第3話 殺風景な雨(恋愛・現代ドラマ)
からん、と僅かに残る氷が音をたてる。
グラスの中のアイスコーヒーは溶けた氷と混ざり合い、水っぽい味になっていた。
カフェの中は人も少なく、静かだった。シトシトと降る細い雨が、窓を小さくひっかいていくようだった。テーブルの向かい側には、半分だけ飲まれたコーヒーがぬるくなったまま放置されている。ここで武弘と話していたのはつい三十分前の出来事だ。それなのに、ずっとずっと遠い昔の事のようだ。
三十分前。私はここで、武弘と別れ話をしていた。
「俺たち、別れよう」
別れないか、でもなく。
別れたい、でもなく。
別れよう。
武弘の表情は付き合いたての優しい表情だった。まるで私もそれを望んでいるのだと言わんばかりの表情だった。

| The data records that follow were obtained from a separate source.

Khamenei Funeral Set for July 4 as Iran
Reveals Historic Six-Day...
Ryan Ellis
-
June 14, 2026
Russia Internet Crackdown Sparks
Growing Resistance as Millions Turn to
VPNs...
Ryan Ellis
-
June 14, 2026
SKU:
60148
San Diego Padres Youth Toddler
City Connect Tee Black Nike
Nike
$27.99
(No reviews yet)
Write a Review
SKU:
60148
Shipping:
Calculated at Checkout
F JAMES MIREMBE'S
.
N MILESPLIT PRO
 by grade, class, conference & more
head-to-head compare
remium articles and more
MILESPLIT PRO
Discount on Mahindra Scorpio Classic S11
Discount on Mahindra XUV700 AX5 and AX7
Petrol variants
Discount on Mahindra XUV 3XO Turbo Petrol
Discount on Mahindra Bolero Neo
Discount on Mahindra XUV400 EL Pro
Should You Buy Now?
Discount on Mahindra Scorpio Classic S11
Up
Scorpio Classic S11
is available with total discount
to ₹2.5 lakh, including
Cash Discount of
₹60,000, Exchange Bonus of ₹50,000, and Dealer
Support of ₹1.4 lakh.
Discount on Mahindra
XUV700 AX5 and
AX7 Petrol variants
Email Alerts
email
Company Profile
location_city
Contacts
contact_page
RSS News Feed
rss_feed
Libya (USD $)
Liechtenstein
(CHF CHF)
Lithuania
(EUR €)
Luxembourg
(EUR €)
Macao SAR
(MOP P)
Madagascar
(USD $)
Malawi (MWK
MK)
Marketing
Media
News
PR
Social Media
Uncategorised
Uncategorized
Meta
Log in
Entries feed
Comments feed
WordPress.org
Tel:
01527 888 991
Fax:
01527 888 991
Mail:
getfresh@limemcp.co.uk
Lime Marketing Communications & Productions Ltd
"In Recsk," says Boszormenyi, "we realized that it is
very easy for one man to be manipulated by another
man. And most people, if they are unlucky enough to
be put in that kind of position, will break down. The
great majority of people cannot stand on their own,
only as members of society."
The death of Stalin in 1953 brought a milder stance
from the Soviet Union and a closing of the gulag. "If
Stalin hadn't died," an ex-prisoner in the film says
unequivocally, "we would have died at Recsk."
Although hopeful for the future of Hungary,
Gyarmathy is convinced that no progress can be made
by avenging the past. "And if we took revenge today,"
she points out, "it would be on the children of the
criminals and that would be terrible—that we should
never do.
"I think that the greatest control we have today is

そんな台詞は恋愛ドラマの中だけでしか聞かないと思っていた。
私は何も言えずにいた。頭が真っ白になっていた。だって私は、まだ関係は修復できると思っていたからだ。一度友達になってしまった人と別れがたいように、喧嘩をしても仲直りするように、一度縁が出来た人とは離れないと思い込んでいた。
「ど、どうして」
武弘は、少しだけ驚いたように目を見開いた。、私から「どうして」なんて言葉が出てくるのは驚きだったんだろう。
「……ごめん」
後から思い返せば、小学校、中学校の友達とはいくら家が近所であっても付き合いが無くなることもある。だけど恋人は違うと思っていた。思い込んでいた。だから別れるなんて思ってもみなかった。
「ねえ、待ってよ。まだ間に合うよ」
私の言葉はいかにも空虚だった。
どうしてこんなことになったのだっけ。必死に思い出す。
ちょっとしたことで私がそっぽを向いても、武弘はいつも優しかった。翌日になればまるで何も無かったかのように接してくれるから。だから私は……。私はうまくいっていると思っていた。
「ごめん」
武弘は優しかった。
「ねえ、待ってよ」
こんな台詞も、恋愛ドラマの中だけでしか聞かないと思っていた。カフェで置いてきぼりにされ、取り残される側の常套句だ。そんな台詞が自分の口から出てくるとは思わなかった。いま思うと笑ってしまうような台詞だ。だけどそのときは必死だった。なんて惨めでどうしようもないのだろう。
それから、ずっと出るタイミングを逃してここにいる。
ドラマの中でもマンガの中でも、誰かを置いて出ていったら場面が切り替わってしまう。だけど現実は違う。私はまだこのカフェでじっとしている。
とりとめのないことを思い出しながら、いましがたあったことは遠い昔のことで、まだ修復できるんじゃないかと縋っている。
携帯電話を取り出す。最期の武弘からの返信は、「少し遅れる」という素っ気ない言葉だけだった。
さっきから私はずっと空っぽだ。
原因を探ることもできないし、何か考える事もできない。
まるでこの雨みたいだ。
霧雨が、窓硝子に傷をつけていく。何もかも覆い隠して、そこに何も無かったみたいになっている。
きっと私の心の中にも霧雨が降っているのだ。
すべてを覆い隠してしまう雨が。